*** DATA TO PROCESS Section Begins ***
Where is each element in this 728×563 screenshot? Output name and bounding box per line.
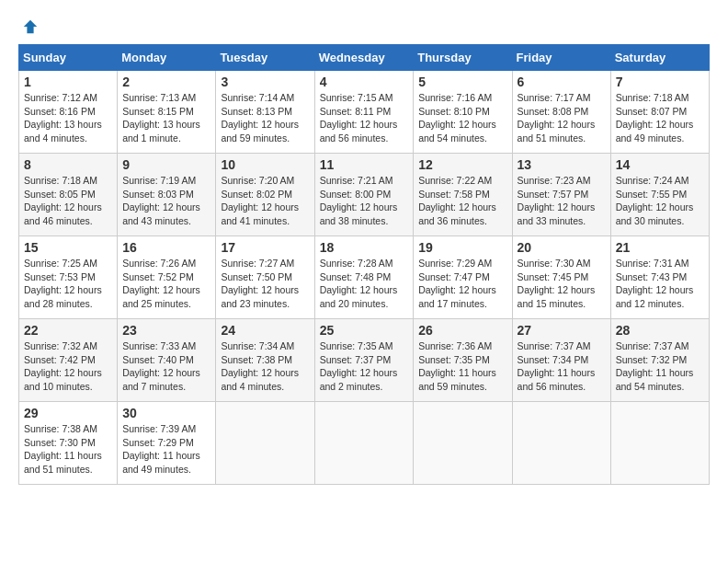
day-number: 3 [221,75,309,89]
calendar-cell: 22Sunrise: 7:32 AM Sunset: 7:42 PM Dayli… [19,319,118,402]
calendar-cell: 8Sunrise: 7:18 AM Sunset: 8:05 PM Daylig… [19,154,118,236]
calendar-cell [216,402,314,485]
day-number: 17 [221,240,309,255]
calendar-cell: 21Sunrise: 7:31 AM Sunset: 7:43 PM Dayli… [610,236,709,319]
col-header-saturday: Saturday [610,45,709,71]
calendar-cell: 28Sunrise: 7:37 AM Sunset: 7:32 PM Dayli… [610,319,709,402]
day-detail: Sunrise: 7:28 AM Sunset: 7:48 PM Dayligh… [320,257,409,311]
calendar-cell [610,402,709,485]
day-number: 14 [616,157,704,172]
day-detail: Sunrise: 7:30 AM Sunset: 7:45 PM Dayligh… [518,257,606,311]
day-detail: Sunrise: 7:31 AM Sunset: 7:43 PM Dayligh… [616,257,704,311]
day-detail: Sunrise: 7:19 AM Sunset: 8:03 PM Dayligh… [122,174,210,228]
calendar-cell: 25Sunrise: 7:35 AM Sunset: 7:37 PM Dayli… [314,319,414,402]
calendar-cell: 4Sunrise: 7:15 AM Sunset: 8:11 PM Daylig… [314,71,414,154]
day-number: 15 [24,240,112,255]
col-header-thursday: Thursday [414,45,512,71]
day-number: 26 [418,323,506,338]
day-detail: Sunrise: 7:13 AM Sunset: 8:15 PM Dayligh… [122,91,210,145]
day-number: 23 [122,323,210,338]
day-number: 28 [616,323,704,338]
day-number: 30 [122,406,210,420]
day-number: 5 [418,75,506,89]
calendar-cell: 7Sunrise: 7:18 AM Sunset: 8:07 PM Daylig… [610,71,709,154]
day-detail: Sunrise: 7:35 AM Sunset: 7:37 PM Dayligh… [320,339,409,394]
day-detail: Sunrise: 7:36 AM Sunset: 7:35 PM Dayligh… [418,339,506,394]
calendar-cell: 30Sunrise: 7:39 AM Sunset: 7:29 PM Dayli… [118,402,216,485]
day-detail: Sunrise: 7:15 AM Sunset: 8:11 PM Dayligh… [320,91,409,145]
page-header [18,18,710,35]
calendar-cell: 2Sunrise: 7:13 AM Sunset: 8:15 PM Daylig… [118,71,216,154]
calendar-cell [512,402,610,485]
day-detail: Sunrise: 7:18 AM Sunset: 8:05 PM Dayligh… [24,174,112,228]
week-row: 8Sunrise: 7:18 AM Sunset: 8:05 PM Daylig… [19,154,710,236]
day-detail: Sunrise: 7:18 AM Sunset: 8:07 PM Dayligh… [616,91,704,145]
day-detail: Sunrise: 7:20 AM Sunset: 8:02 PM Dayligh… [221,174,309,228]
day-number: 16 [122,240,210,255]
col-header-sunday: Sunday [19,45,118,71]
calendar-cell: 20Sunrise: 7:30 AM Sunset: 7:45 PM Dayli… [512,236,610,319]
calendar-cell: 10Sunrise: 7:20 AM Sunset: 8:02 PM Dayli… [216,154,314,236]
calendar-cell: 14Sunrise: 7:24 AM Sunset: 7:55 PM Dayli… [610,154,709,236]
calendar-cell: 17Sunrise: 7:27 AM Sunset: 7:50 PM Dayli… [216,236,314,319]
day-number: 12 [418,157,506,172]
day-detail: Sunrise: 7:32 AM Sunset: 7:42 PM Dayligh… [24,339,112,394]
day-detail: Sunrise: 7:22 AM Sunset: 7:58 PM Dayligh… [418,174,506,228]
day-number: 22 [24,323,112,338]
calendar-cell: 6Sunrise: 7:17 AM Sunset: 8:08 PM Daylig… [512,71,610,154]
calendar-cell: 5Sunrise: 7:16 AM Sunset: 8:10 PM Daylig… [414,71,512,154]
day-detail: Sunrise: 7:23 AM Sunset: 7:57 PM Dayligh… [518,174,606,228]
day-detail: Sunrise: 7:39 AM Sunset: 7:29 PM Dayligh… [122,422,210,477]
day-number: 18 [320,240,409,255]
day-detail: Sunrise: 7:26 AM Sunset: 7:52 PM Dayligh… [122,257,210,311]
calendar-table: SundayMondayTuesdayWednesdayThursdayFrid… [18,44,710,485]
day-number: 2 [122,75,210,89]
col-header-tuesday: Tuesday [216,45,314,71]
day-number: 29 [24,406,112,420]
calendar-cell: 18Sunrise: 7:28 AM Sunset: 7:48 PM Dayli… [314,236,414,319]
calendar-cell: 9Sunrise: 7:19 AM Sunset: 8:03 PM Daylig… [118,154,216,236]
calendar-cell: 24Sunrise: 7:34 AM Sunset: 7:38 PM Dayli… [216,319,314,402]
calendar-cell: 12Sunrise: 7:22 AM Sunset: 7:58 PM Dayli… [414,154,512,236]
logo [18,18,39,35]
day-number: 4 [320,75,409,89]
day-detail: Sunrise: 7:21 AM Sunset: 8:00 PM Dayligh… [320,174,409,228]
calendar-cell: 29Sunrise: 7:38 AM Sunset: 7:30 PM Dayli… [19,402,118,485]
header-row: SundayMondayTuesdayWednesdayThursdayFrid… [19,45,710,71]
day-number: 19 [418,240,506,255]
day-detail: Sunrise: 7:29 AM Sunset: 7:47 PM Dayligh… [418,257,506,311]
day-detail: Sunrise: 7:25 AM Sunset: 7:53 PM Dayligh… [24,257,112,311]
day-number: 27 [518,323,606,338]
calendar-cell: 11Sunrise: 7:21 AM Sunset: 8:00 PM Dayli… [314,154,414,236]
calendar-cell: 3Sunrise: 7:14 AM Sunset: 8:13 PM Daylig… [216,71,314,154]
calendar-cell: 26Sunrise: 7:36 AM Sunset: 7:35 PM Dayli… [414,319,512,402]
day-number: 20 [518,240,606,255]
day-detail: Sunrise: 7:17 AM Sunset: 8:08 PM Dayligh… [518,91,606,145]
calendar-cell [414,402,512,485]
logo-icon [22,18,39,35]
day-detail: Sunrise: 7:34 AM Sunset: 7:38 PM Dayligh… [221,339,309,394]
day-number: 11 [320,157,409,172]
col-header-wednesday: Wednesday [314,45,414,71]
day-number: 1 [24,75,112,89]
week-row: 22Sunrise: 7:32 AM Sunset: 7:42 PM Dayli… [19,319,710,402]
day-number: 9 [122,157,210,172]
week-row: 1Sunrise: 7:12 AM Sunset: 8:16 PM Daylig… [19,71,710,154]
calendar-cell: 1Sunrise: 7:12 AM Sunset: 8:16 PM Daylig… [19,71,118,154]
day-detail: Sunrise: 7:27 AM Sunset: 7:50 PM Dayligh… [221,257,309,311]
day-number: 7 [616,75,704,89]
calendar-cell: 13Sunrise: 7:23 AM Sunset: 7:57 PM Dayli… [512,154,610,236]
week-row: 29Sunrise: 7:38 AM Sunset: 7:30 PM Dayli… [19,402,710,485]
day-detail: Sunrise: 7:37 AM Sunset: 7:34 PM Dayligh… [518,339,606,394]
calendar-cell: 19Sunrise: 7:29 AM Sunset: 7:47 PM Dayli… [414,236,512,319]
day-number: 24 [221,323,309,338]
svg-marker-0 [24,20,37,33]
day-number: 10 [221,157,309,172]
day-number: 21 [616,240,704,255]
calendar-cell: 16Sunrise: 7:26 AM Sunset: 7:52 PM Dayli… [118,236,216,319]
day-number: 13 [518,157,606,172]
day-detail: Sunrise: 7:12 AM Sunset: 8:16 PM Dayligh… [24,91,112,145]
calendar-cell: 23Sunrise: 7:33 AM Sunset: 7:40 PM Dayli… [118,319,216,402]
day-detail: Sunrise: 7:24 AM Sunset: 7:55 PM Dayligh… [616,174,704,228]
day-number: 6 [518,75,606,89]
*** DATA TO PROCESS Section Ends ***
* **DIRECTIONS**
Each line in the records that carries "SundayMondayTuesdayWednesdayThursdayFrid" must be copied out.

* **SOLUTION TO THE PROBLEM**
calendar-table: SundayMondayTuesdayWednesdayThursdayFrid… [18,44,710,485]
header-row: SundayMondayTuesdayWednesdayThursdayFrid… [19,45,710,71]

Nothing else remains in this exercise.